See example/output for examples of output files 1 through 4.

Usage

  $ phertilizer -h
  usage: phertilizer [-h] -f FILE --bin_count_data BIN_COUNT_DATA [-a ALPHA] [-j ITERATIONS] [-s STARTS] [-d SEED] [--radius RADIUS] [-c COPIES]
                    [--runs RUNS] [-g GAMMA] [--min_obs MIN_OBS] [-m PRED_MUT] [-n PRED_CELL] [--post_process] [--tree TREE]
                    [--tree_pickle TREE_PICKLE] [--tree_path TREE_PATH] [--tree_list TREE_LIST] [--tree_text TREE_TEXT] [--likelihood LIKELIHOOD]
                    [--embedding EMBEDDING] [--no-umap] [--low_cmb LOW_CMB] [--high_cmb HIGH_CMB] [--nobs_per_cluster NOBS_PER_CLUSTER]

  optional arguments:
  -h, --help            show this help message and exit
  -f FILE, --file FILE  input file for variant and total read counts with unlabled columns: [chr snv cell base var total]
  --bin_count_data BIN_COUNT_DATA
                          input binned read counts with headers containing bin ids or embedding dimensions
  -a ALPHA, --alpha ALPHA
                          per base read error rate
  -j ITERATIONS, --iterations ITERATIONS
                          maximum number of iterations
  -s STARTS, --starts STARTS
                          number of restarts
  -d SEED, --seed SEED  seed
  --radius RADIUS
  -c COPIES, --copies COPIES
                          max number of copies
  --runs RUNS           number of Phertilizer runs
  -g GAMMA, --gamma GAMMA
                          confidence level for power calculation to determine if there are sufficient observations for inference
  --min_obs MIN_OBS     lower bound on the minimum number of observations for a partition
  -m PRED_MUT, --pred-mut PRED_MUT
                          output file for mutation clusters
  -n PRED_CELL, --pred_cell PRED_CELL
                          output file cell clusters
  --post_process        indicator if post processing should be performed on inferred tree
  --tree TREE           output file for png (dot) of Phertilizer tree
  --tree_pickle TREE_PICKLE
                          output pickle of Phertilizer tree
  --tree_path TREE_PATH
                          path to directory where pngs of all candidate trees are saved
  --tree_list TREE_LIST
                          pickle file to save a ClonalTreeList of all generated trees
  --tree_text TREE_TEXT
                          text file save edge list of best clonal tree
  --likelihood LIKELIHOOD
                          output file where the likelihood of the best tree should be written
  --embedding EMBEDDING
                          filename where the UMAP coordinates should be saved after embedding binned read counts
  --no-umap             flag to indicate that input reads per bin file should NOT undergo additional dimensionality reduction
  --low_cmb LOW_CMB     regularization parameter to assess the quality of a split where CMB should <= low_cmb for parts of an extension
  --high_cmb HIGH_CMB   regularization parameter to assess the quality of a split where CMB should >= high_cmb for parts of an extension
  --nobs_per_cluster NOBS_PER_CLUSTER
                          regularization parameter on the median number of reads per cell/SNV to accept extension

Example

Here we show an example of how to run Phertilizer. The input files are located in the example/input directory.

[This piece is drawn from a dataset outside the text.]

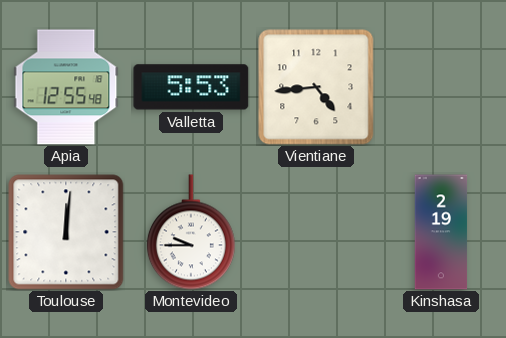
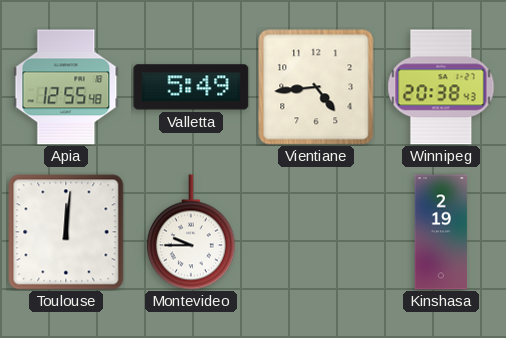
Valletta: 5:53 -> 5:49
Winnipeg: none -> 20:38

$ phertilizer -f example/input/variant_counts.tsv \
--bin_count_data example/input/binned_read_counts.csv \
--tree example/output/tree.png \
--tree_text example/output/tree.txt \
-n example/output/cell_clusters.csv \
-m example/output/SNV_clusters.csv \
-s 3 -j 10 --post_process

This command generates output files tree.png,tree.txt, cell_clusters.csv, and SNV_clusters.csv in directory example/output.